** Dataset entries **
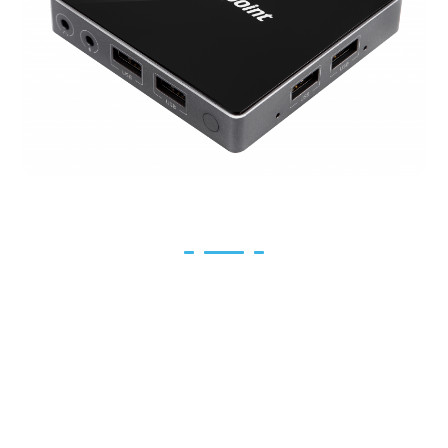
vCloudpoint
Las terminales no contienen
sistemas operativos ni aplicaciones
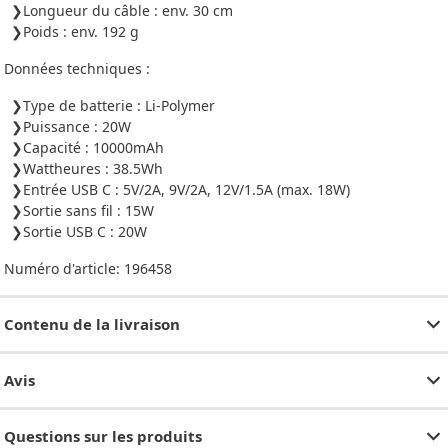
Longueur du câble : env. 30 cm
Poids : env. 192 g
Données techniques :
Type de batterie : Li-Polymer
Puissance : 20W
Capacité : 10000mAh
Wattheures : 38.5Wh
Entrée USB C : 5V/2A, 9V/2A, 12V/1.5A (max. 18W)
Sortie sans fil : 15W
Sortie USB C : 20W
Numéro d'article:
196458
Contenu de la livraison
Avis
Questions sur les produits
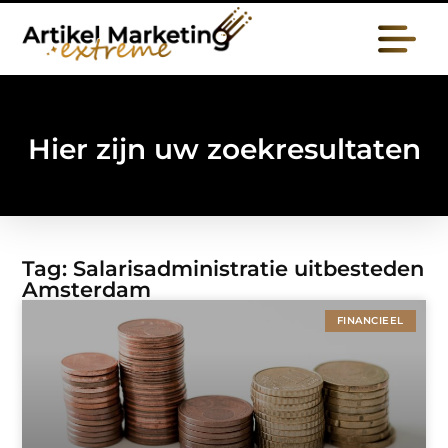
Hier zijn uw zoekresultaten
Tag: Salarisadministratie uitbesteden
Amsterdam
FINANCIEEL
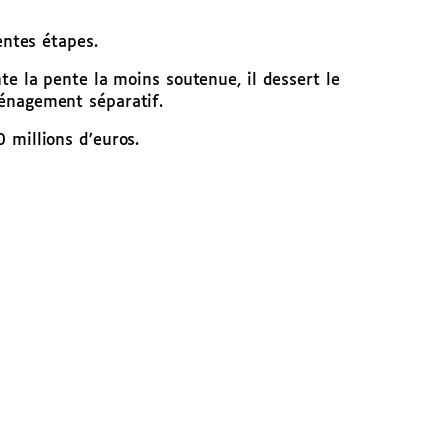
entes étapes.
nte la pente la moins soutenue, il dessert le
ménagement séparatif.
0 millions d’euros.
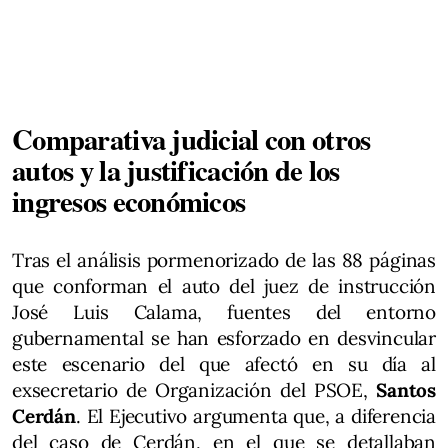
Comparativa judicial con otros
autos y la justificación de los
ingresos económicos
Tras el análisis pormenorizado de las 88 páginas
que conforman el auto del juez de instrucción
José Luis Calama, fuentes del entorno
gubernamental se han esforzado en desvincular
este escenario del que afectó en su día al
exsecretario de Organización del PSOE,
Santos
Cerdán
. El Ejecutivo argumenta que, a diferencia
del caso de Cerdán, en el que se detallaban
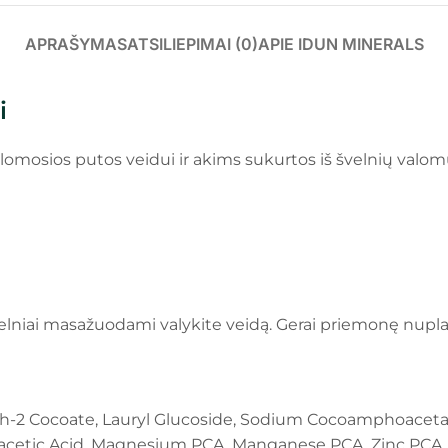
APRAŠYMAS
ATSILIEPIMAI (0)
APIE IDUN MINERALS
i
lomosios putos veidui ir akims sukurtos iš švelnių valom
velniai masažuodami valykite veidą. Gerai priemonę nupla
eth-2 Cocoate, Lauryl Glucoside, Sodium Cocoamphoaceta
acetic Acid, Magnesium PCA, Manganese PCA, Zinc PCA,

** Problem details **
Output every record above exactly, leaving out the pictures.

** Answer to this problem **
vCloudpoint
Las terminales no contienen
sistemas operativos ni aplicaciones
Longueur du câble : env. 30 cm
Poids : env. 192 g
Données techniques :
Type de batterie : Li-Polymer
Puissance : 20W
Capacité : 10000mAh
Wattheures : 38.5Wh
Entrée USB C : 5V/2A, 9V/2A, 12V/1.5A (max. 18W)
Sortie sans fil : 15W
Sortie USB C : 20W
Numéro d'article:
196458
Contenu de la livraison
Avis
Questions sur les produits
Hier zijn uw zoekresultaten
Tag: Salarisadministratie uitbesteden
Amsterdam
FINANCIEEL
entes étapes.
nte la pente la moins soutenue, il dessert le
ménagement séparatif.
0 millions d’euros.
Comparativa judicial con otros
autos y la justificación de los
ingresos económicos
Tras el análisis pormenorizado de las 88 páginas
que conforman el auto del juez de instrucción
José Luis Calama, fuentes del entorno
gubernamental se han esforzado en desvincular
este escenario del que afectó en su día al
exsecretario de Organización del PSOE,
Santos
Cerdán
. El Ejecutivo argumenta que, a diferencia
del caso de Cerdán, en el que se detallaban
APRAŠYMAS
ATSILIEPIMAI (0)
APIE IDUN MINERALS
i
lomosios putos veidui ir akims sukurtos iš švelnių valom
velniai masažuodami valykite veidą. Gerai priemonę nupla
eth-2 Cocoate, Lauryl Glucoside, Sodium Cocoamphoaceta
acetic Acid, Magnesium PCA, Manganese PCA, Zinc PCA,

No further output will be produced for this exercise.